▶ Problem to solve
What is wanted is the full listing, word for word, without its pictures.

──────── Recorded information ────────

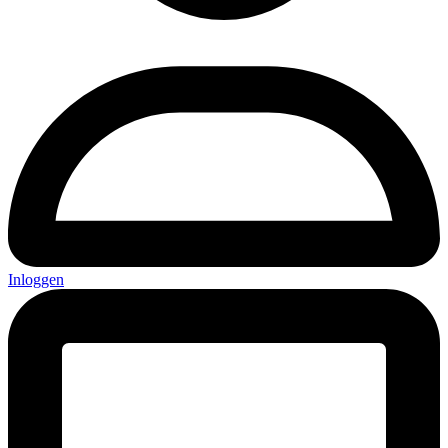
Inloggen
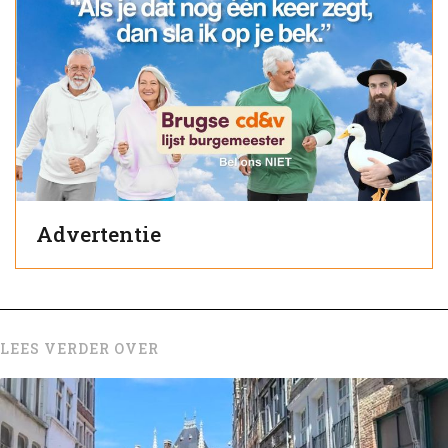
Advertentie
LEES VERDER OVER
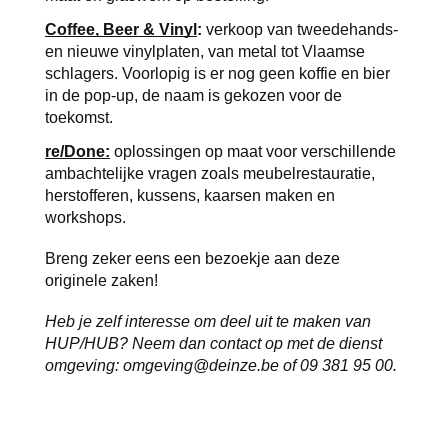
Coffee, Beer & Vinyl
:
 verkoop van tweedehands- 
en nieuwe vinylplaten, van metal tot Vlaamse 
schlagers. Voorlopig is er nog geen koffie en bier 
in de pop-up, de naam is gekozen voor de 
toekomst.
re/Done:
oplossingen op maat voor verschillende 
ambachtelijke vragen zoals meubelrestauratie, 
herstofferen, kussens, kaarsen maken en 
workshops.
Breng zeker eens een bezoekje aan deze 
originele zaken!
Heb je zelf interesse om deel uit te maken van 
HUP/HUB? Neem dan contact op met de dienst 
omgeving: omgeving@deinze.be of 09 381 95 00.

────────

▶ Output for this task
Inloggen
Advertentie
LEES VERDER OVER
Coffee, Beer & Vinyl
:
 verkoop van tweedehands- 
en nieuwe vinylplaten, van metal tot Vlaamse 
schlagers. Voorlopig is er nog geen koffie en bier 
in de pop-up, de naam is gekozen voor de 
toekomst.
re/Done:
oplossingen op maat voor verschillende 
ambachtelijke vragen zoals meubelrestauratie, 
herstofferen, kussens, kaarsen maken en 
workshops.
Breng zeker eens een bezoekje aan deze 
originele zaken!
Heb je zelf interesse om deel uit te maken van 
HUP/HUB? Neem dan contact op met de dienst 
omgeving: omgeving@deinze.be of 09 381 95 00.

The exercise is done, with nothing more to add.